Haben wir die richtige Regierung?
Guten Morgen!
Wir Journalistinnen und Journalisten gelten als gnadenlose Besserwisserinnen und Besserwisser, die bequem aus der ersten Reihe fußfrei kritisieren, urteilen und der Politik gute Tipps geben, ohne jemals Gefahr laufen, irgendetwas davon umsetzen zu müssen. Daher gleich zu Beginn: Politik ist ein verflixt komplizierter Job – schon in "normalen" Zeiten. Ganz besonders in Zeiten wie jetzt, wo sich gleich mehrere Krisen überlappen: Die Corona-Pandemie und deren Folgen (Stichwort Schulen, Stichwort Pflegemisere, Stichwort Staatsschulden) ist noch lange nicht vorbei. In unmittelbarer Nachbarschaft führt ein unberechenbarer russischer Präsident einen brutalen Angriffskrieg. Millionen flüchten aus der Ukraine. Die Inflation klettert auf immer neue Höhen, allein Haushaltsenergie verteuerte sich laut Berechnungen der Energieagentur um 42,4 (nein, kein Tippfehler) Prozent. Noch dazu ist Österreich in beängstigendem Ausmaß von russischem Gas abhängig. Auf keine dieser Krisen gibt es einfache Antworten, daher ist Politik derzeit besonders schwierig.
Es wäre aber reichlich tröstlich zu wissen, wenn in Österreich eine Regierung am Werk wäre, die zumindest ansatzweise vermittelt, einen Plan zu haben und entschlossen an der Bewältigung der Multi-Krisen zu arbeiten.
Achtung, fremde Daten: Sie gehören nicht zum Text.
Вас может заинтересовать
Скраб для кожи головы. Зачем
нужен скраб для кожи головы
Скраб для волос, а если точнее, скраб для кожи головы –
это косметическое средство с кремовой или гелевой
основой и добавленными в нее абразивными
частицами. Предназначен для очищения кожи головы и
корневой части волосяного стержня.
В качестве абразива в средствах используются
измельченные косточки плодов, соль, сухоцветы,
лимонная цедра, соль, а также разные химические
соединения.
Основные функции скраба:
Leider ist das Gegenteil der Fall: Wirtschaftskammer-Präsident Harald Mahrer und die Grüne Umweltministerin Leonore Gewessler vergeuden Energie mit Matches um die Frage, wer in der Krise untätig sei. ÖVP-Allzweckwaffe Elisabeth Köstinger taucht kurz als "Rohstoffministerin" auf und in der Funktion gleich wieder unter. Eine Neutralitätsdebatte wird von Kanzler Karl Nehammer für beendet erklärt, bevor sie überhaupt begonnen hat. Von anderen Ministerinnen und Ministern hat man bis auf neue Frisuren und Ablösegerüchten länger nichts mehr gehört.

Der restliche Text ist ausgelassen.